The commander split the force into three waves, three kilometers apart. They knew from the one or two ships that had seen the burning of Einiba and survived, that Northsea only had 20 ships in the region, which operated in four contingents.
The day was dark, the black sky peppered with the occasional snowflake. The darkness blinded by the vicious rocking of the ship in the waves and the darkness. The two sides only noticed one another when they were 400 marks apart.
When the merchant vessels noticed the flotilla, they immediately swung out and ran strait for them. The Northsea contingent’s commander made a grave mistake in that moment. Rather than immediately fire at the approaching enemy, he shot at the fleeing merchants instead.
The chaos destroyed the fourth’s formation and they suffered heavy casualties as they tried to avoid the merchants. Things soon cleared up, however. The first wave was ordered to keep the enemy busy while the rest of the flotilla surrounded them. They new Northsea couldn’t match their numbers, so they were willing to pay any price to sink the enemy. Unfortunately, they severely underestimated their enemy, for which they paid dearly.
The first volley aimed at the flotilla destroyed three LLDAWs. Another lost its masts and was dead in the water, though in no danger of sinking. A dozen MSAWs managed to close in, however, and started fighting the enemy’s LLDAWs at close range. Those enemy ships weren’t armed with cannons, only the usual ballistae, which the flotilla could match. Two of the four enemy LLDAWs were soon smoking.
“More enemy ships! They’re six hundred marks away on our flanks!” cried a lookout.
Though his telescope increased his range, it was almost completely negated by the rough seas and the darkness. Though he noticed the second wave further than the first, it was still too late to pull out. Right at that moment, however, several of the ships shuddered in explosions of splinters. Moments later a blur of booms echoed across the ocean. The lookout didn’t even need to check to know who it was. Senbaud had arrived with the rest of the contingent.
Another volley from the four black ships wiped out the rest of the first wave. Six MSAWs were limping away. In exchange, however, Northsea’s contingent had lost three LLDAWs.
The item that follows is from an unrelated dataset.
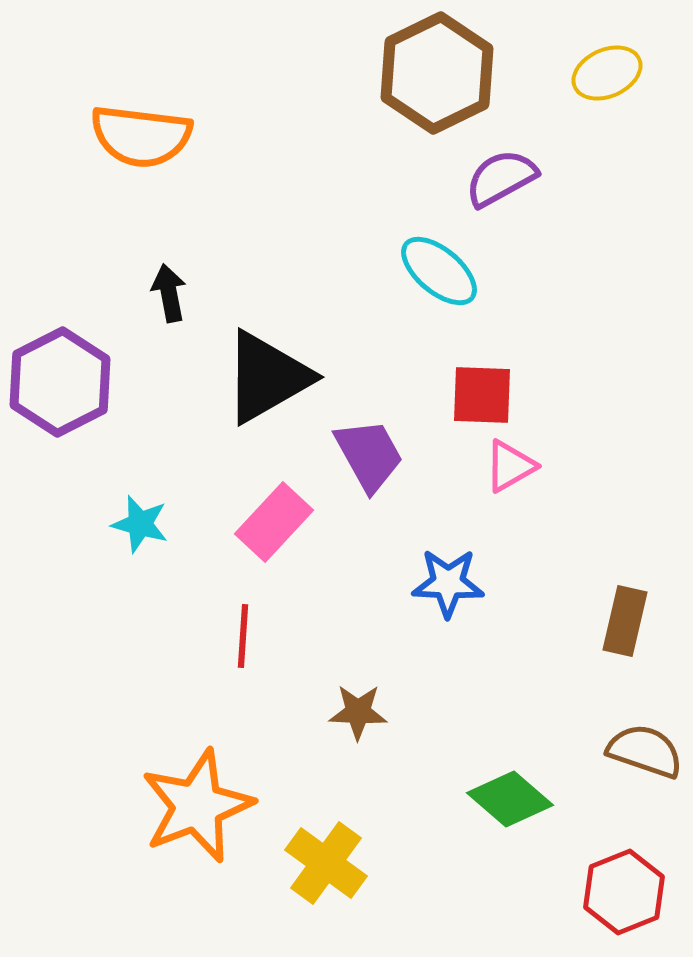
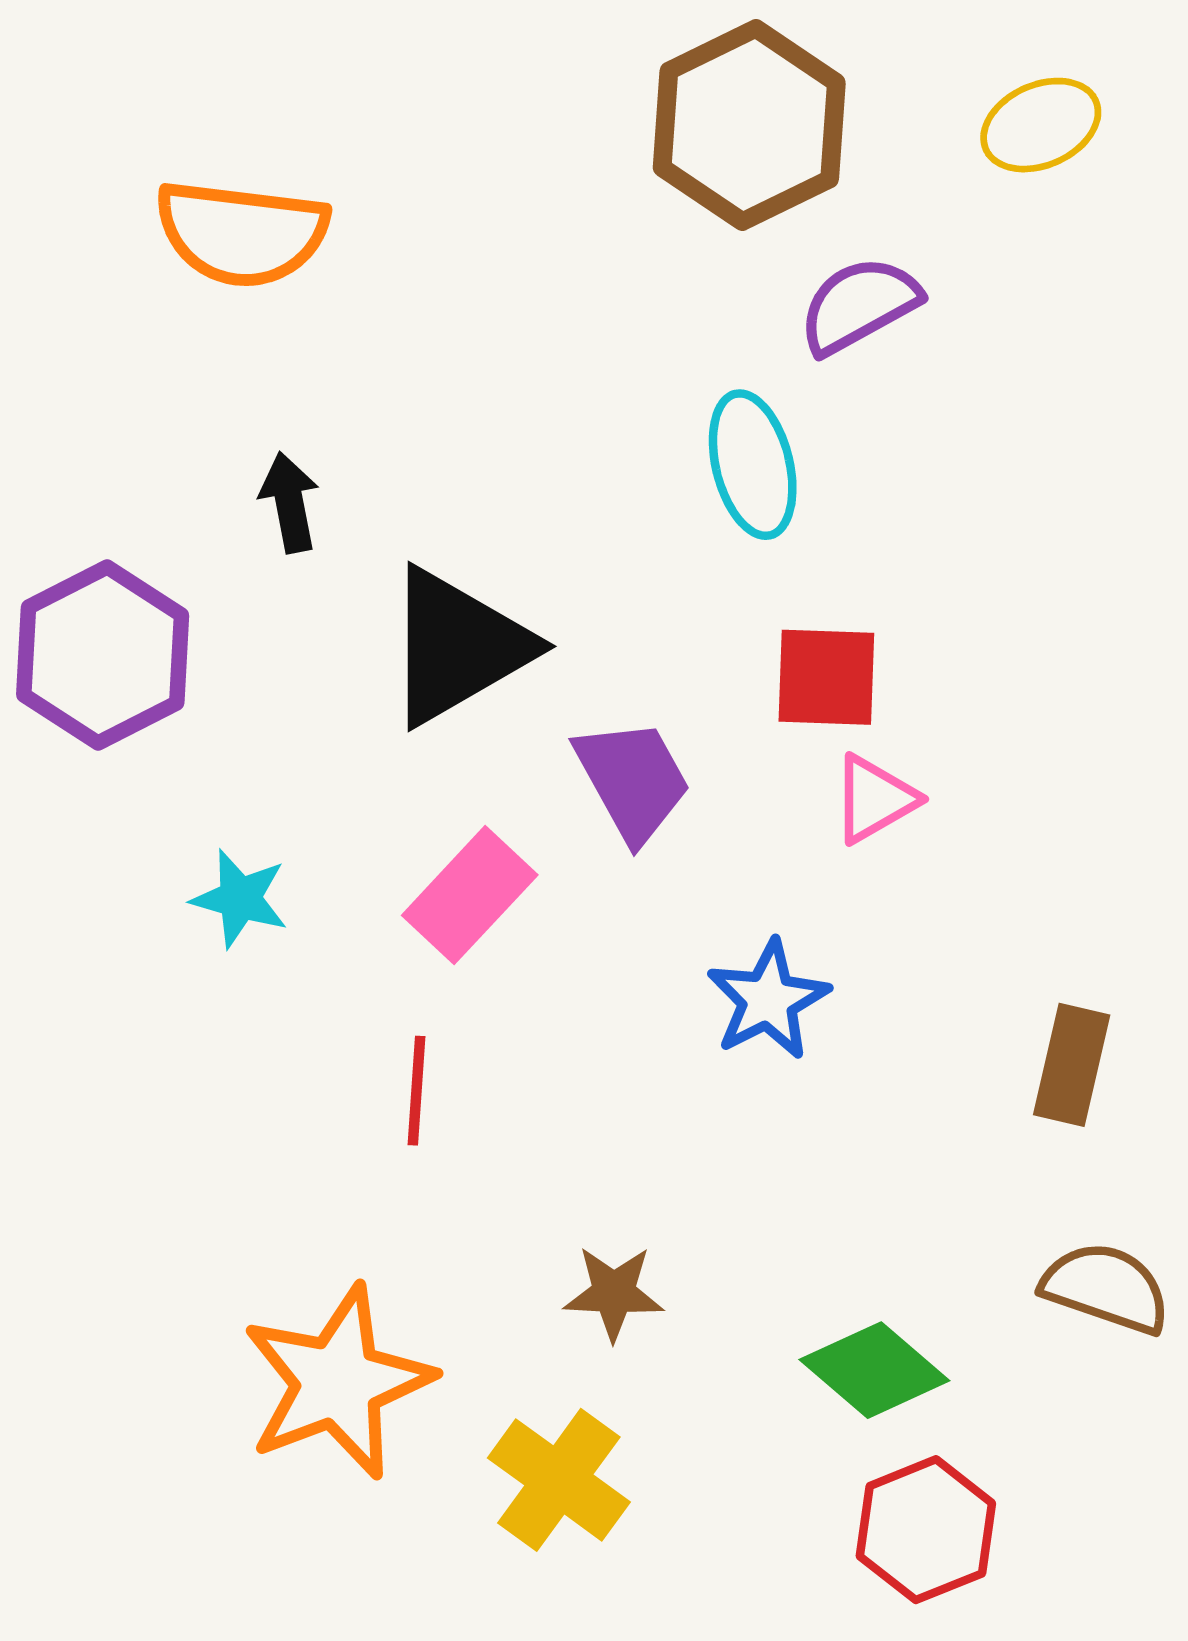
cyan ellipse: (439, 271) -> (753, 465), turned 36
blue star: (448, 583) -> (768, 1000), turned -30
brown star: (358, 712) -> (614, 1293), moved
red hexagon: (624, 892) -> (926, 1530), moved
“Give chase! Sink every last ship!” Senbaud shouted.
His voice had barely faded when the lookout shouted.
“Enemy ships to port! More than 30! Currently 700 marks and closing!”
Moments later he shouted again.
“Another thirty to starboard! Six hundred marks and closing!”
It’s a trap!
“To port! Broadside to the ship forward! Break through the encirclement!” the admiral ordered.
The fourth flotilla’s commanders had predicted the enemy wouldn’t give up easily, but they didn’t think their cannons would pack such a punch and have such a range. The first wave was reduced to splinters in just a couple of volleys. The two enemy detachments were separated from one another however, and flotilla’s blademaster was slaughtering his way across one of the encircled black ships’ deck.
A few minutes later the other back ship was boarded as well.
“Turn broadside on our captured ships! We must not let the enemy take them!” Senbaud ordered.
Invincible did not expect the enemy to fire on their own ships even before they had completely fallen. The two ships were quickly reduced to rubble, and the flotilla’s only blademaster was dragged down with them.